“Highly unlikely he’s behind what’s happening at the ranch, then.”
“Unless it was a suicide. Maybe Adam orchestrated his revenge and then took himself out,” Dad responded.
“No way Uncle Adam would kill himself,” Fallon interjected, shaking her head. “He was too arrogant, too full of his own self-worth.”
“Prison changes people,” Dad told her. “But I don’t disagree. This feels like another attack, making me believe it’s directed at your family more than you personally. I’d say it moves us another step away from JJ, but it could still be Ace.”
I hated JJ’s name with a passion I’d never hated anything or anyone. Not even Adam, after kidnapping Fallon, had worked up this much loathing. Maybe it was because I knew JJ was the reason Ace had still been in Fallon’s life. Or maybe it was because JJ had seen Fallon as I had last night—bare in heart and soul and skin. But then I corrected myself. JJ had never seen her heart and soul. She’d never given him either of those. Those had always been mine.
“It’s even more important that we’re on our way to see Ike, then,” I said.
“Agreed.”
It was quiet for a moment, and I was just about to end the call when Dad added on, “Changing the subject, I just want to make sure what happened yesterday with you two has nothing to do with this.”
I heard the worry in his voice, and I was almost sure the question was directed more at me than her. But we both answered at the same time. My “Absolutely not” ringing with her “No.”
Dad chuckled. “Okay, then. I’m only sorry part of your honeymoon will be spent dealing with this sorry excuse of a human in a jail cell.”
“We’ll take a real honeymoon after this is resolved,” I told him and was surprised to mean it. That same surprise filled Fallon’s eyes, but I just smiled at her. “Maybe we’ll go to Lake Moraine and do some kayaking.”
She did that little half-laugh that always made my lips twitch and warmed my heart.
“Give me a call when you’re finished with the asshole,” Dad said, and we hung up.
The quiet returned to the car, and I didn’t break it until we parked in the prison’s visitor lot. “I’d say I’m sorry Adam is dead, but I’m not.

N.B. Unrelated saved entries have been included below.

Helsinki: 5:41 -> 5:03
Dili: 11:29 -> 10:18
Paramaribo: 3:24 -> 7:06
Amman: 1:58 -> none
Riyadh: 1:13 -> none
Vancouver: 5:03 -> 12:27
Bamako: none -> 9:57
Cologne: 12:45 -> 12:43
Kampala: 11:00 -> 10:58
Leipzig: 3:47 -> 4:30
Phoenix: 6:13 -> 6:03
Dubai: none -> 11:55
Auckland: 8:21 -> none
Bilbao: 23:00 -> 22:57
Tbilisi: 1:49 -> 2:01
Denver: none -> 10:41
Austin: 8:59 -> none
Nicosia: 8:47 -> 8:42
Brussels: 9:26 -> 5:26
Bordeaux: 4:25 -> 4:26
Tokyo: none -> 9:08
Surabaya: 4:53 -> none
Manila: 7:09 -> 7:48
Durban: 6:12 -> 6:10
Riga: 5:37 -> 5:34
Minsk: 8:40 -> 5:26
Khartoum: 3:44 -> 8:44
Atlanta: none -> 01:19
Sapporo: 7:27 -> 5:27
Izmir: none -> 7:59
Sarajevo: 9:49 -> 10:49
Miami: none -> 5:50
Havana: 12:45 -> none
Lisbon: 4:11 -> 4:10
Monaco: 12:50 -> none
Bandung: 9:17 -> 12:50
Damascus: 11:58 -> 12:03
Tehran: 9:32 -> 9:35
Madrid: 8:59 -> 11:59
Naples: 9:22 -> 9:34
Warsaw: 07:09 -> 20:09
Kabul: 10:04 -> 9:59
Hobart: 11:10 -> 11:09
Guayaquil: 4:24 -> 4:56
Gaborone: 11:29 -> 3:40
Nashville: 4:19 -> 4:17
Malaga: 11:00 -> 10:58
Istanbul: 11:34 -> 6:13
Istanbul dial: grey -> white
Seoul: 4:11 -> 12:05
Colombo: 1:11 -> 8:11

The only thing I’ll be sorry about is if it’s made you sad.”
She turned to face me and shook her head. “Honestly, Uncle Adam has been dead to me for ten years. The moment he let Theresa hit me without stopping her and then followed that up by abusing and attempting to shoot Sadie, I no longer had an uncle.”
I cupped her neck and tugged her closer so I could brush my mouth against hers. I mostly did it simply because I could, because it was a new addiction I’d never get tired of, but also so I could remind her that she was safe. I wouldn’t let anyone hurt her again.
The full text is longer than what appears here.